Although the PTCA technique is sometimes effective to improve coronary blood flow, there are complications which must be weighed before undertaking the procedure. Such complications which may occur include arterial spasms, myocardial infarction, thrombotic occlusion, embolization and dissection, or frank perforation of the vessel wall.
It has also been suggested that cardiovascular occlusions, as well as occlusions in other body lumens, might be vaporized by means of continuous wave (CW) laser energy. U.S. Pat. No. 4,207,874 to Choy, for example, discloses a flexible conduit which accommodates a fiberoptic bundle divided into light source, viewing and laser bundle portions. The flexible conduit is introduced into a vein or other body lumen and advanced until it contacts an obstruction such as a thrombus. A laser apparatus optically associated with the laser fiber bundle is then activated so that the laser energy vaporizes the obstruction, the remaining particles of which are then removed by suction.
Other flexible laser endoscopes for use in the therapeutic laser treatment of body lumens are disclosed in U.S. Pat. Nos. 4,072,147; 4,146,019; 4,170,997; and German Offenlegungsschrift No. 2,640,406. Such intraluminal laser devices typically are said to function by thermal vaporization and/or coagulation of the luminal obstruction mass.
One of the most serious risks inherent in the intraluminal use of laser radiation, especially in coronary or cerebral blood vessels, is the possibility of perforation of or thermal damage to the vessel walls and surrounding tissue. Accordingly, intravascular recanalization of occluded blood vessels is still an experimental procedure.
Recently, investigators have reported the use of continuous wave (CW) argon, neodymium-YAG and carbon dioxide laser sources to successfully vaporize, coagulate and penetrate atherosclerotic placque in animals and in sections of coronary arteries taken from human cadavers. However, the investigators also report perforation of the vessel walls in many cases, particularly at laser energy levels which have been increased to a level sufficient to effect vaporization of the placque.

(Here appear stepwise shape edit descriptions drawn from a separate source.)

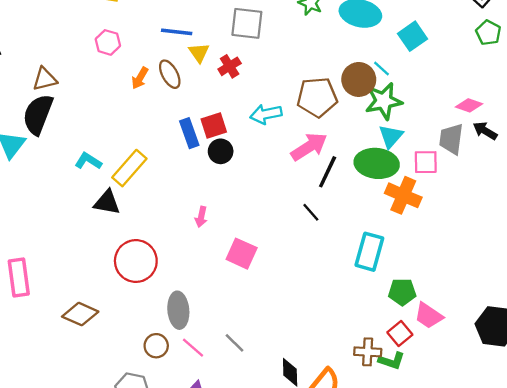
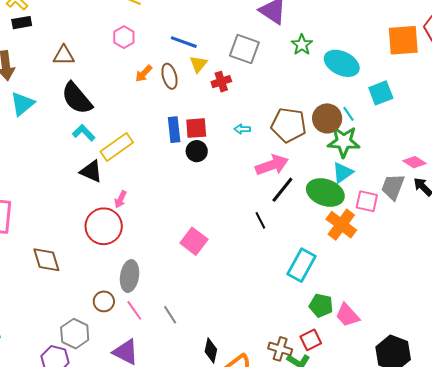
black semicircle: (38, 114) -> (77, 98), moved, turned -75
cyan arrow: (266, 114) -> (242, 129), size x0.6
pink arrow: (201, 217) -> (120, 199), moved
brown diamond: (80, 314) -> (46, 260), turned 36
pink trapezoid: (429, 316) -> (347, 315), moved

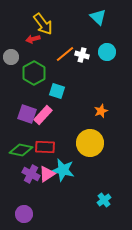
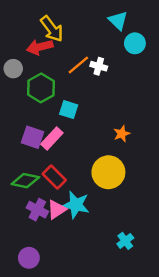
red arrow: (33, 39) -> (40, 47), size x1.5
cyan circle: (107, 52) -> (135, 43), moved
red rectangle: (45, 147) -> (54, 177), turned 42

Such laser energy levels are appropriately characterized as the "thermal" mode of laser operation which involves causing damage to tissue by virtue of heat accumulation in the tissue impinged by the laser radiation. Excessive heat accumulation causes thermal degradation or thermal necrosis. In other words, the temperature of the tissue rises, tissue proteins are denatured and ultimately the tissue is coagulated and "evaporated" or "vaporized." While the laser thermal energy mode is effective in coagulating and vaporizing many tissues, including the tissues forming atherosclerotic placques and stenoses, its use heretofore in occluded coronary and cerebral blood vessels, for example, is not sufficiently safe and controllable. Consequently, the problem of inadvertent damage to or destruction of surrounding vessel tissue has been a major obstacle in the development of an acceptable microsurgical technique for laser angioplasty in the human vascular system.
Apart from the risk of using continuous wave (CW) laser energy in the human vascular system, the prior art intraluminal laser devices lack effective mechanisms for "aiming" the laser beam to minimize the possibility of inadvertent damage to the vessel walls and to maximize the exposure of a large area of the occlusion, e.g., the atherosclerotic placque, to the laser energy.